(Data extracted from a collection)
^^^^
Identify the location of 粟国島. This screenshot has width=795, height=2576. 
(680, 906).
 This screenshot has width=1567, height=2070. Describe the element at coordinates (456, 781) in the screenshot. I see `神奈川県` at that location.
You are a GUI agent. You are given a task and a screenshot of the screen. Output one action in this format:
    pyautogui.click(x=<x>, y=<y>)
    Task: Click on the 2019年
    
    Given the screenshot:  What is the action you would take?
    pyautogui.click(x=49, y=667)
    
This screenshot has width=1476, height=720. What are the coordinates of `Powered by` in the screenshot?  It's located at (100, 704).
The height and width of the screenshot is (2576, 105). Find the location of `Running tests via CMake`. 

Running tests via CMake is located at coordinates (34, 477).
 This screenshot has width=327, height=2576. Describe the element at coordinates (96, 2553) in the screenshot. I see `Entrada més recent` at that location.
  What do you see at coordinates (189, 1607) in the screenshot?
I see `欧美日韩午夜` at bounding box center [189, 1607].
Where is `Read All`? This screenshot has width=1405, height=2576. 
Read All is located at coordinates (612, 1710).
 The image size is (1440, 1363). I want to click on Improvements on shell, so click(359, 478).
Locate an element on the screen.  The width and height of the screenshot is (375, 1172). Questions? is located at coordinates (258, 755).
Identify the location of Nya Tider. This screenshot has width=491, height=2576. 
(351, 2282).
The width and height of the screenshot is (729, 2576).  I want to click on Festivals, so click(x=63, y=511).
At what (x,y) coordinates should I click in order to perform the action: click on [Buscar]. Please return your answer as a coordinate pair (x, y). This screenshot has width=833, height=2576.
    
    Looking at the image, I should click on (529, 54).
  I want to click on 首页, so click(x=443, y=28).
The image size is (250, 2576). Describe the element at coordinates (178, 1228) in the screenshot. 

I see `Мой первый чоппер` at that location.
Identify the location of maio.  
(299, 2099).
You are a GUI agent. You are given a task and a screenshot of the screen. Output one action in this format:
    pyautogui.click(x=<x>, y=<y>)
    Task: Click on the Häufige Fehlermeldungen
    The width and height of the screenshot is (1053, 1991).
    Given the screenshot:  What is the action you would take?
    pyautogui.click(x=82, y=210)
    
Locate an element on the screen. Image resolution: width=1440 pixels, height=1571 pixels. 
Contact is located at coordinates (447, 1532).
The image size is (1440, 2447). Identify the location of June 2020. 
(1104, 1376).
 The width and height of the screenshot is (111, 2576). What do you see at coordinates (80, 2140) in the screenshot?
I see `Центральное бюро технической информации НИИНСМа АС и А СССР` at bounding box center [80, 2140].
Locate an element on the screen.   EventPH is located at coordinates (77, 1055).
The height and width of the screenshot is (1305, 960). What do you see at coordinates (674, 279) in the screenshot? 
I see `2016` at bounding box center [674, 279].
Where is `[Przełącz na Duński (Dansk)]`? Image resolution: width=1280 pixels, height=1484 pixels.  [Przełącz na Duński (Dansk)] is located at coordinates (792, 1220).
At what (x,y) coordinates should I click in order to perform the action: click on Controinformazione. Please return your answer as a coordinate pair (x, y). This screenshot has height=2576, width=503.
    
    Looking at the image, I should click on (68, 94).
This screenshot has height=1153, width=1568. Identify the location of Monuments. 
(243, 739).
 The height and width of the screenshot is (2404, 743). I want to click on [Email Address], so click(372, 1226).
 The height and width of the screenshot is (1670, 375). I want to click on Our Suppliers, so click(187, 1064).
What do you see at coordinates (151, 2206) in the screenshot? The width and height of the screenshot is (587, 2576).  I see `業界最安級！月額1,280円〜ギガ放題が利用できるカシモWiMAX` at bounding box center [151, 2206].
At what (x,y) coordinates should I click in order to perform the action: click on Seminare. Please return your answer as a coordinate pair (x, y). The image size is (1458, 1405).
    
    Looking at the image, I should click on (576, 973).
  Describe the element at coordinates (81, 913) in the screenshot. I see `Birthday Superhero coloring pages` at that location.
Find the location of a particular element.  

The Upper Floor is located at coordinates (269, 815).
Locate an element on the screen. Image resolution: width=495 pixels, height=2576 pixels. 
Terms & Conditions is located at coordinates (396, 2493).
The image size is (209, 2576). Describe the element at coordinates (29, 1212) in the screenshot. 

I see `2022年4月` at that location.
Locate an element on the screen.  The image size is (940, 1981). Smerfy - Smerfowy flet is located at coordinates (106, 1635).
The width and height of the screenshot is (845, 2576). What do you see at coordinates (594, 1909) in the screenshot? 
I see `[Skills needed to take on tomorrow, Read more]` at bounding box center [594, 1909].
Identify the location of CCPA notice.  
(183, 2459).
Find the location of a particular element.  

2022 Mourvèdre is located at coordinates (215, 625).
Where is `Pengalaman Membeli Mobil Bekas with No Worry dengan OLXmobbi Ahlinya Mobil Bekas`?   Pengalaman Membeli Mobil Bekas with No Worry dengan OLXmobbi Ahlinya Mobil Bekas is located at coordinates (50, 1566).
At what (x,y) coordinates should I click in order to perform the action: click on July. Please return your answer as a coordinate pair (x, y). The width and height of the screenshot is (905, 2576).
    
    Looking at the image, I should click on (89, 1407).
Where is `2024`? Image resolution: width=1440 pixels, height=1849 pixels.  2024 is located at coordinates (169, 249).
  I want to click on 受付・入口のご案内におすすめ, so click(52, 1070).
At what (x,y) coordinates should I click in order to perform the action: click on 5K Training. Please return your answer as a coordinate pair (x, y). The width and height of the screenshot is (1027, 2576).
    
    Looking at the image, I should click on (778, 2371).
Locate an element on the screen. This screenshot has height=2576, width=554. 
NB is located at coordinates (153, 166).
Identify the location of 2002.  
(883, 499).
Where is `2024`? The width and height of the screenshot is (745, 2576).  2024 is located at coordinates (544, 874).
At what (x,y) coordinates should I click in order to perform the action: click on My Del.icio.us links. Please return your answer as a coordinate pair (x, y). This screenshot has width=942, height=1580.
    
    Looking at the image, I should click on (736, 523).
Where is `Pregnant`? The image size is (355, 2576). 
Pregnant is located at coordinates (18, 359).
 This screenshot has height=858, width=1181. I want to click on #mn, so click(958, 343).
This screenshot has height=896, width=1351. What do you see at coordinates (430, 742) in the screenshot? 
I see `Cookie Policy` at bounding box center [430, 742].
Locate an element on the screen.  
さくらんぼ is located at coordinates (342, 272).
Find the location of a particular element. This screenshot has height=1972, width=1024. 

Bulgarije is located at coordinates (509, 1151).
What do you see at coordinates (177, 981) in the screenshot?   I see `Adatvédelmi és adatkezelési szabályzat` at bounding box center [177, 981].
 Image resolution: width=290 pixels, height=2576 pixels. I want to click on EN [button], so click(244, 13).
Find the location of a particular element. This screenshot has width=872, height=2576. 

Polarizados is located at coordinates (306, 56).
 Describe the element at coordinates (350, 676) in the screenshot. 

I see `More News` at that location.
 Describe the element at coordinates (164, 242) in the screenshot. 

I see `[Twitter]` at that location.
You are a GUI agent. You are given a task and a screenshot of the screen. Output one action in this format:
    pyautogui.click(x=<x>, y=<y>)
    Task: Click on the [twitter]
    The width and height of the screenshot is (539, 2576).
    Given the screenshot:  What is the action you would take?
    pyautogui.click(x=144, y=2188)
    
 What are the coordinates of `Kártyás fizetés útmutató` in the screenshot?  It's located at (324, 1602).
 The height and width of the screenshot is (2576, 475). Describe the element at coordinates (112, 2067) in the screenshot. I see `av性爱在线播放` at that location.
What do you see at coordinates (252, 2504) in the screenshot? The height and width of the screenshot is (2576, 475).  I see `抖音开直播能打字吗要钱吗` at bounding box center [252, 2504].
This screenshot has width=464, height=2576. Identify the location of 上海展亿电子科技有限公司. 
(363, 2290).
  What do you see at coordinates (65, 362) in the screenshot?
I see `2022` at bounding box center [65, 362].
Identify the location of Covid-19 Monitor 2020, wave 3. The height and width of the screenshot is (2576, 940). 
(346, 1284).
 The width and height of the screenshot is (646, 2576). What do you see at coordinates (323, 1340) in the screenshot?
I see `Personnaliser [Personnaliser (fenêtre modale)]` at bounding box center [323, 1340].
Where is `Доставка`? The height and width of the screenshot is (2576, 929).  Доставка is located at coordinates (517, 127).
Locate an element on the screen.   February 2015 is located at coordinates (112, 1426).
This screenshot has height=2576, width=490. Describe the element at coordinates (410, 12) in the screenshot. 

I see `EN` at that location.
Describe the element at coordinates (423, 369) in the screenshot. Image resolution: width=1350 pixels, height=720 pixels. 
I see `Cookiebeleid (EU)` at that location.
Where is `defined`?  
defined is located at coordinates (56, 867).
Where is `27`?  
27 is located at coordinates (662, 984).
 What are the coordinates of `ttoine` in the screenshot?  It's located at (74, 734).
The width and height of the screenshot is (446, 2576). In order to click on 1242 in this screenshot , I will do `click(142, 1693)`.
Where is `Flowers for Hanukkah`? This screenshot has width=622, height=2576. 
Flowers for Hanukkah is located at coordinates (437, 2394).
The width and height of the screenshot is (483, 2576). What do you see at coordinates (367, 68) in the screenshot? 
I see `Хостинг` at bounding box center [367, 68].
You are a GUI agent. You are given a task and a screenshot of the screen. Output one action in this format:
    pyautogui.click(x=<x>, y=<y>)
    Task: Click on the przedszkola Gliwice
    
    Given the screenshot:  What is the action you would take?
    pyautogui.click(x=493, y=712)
^^^^
Scan the records above for the lines holding "Identify the location of Nya" and "The width and height of the screenshot is (729, 2576).". Transcribe those two and every line between them word for word, and no others.

**RESULT OF THE TASK**
Identify the location of Nya Tider. This screenshot has width=491, height=2576. 
(351, 2282).
The width and height of the screenshot is (729, 2576).  I want to click on Festivals, so click(x=63, y=511).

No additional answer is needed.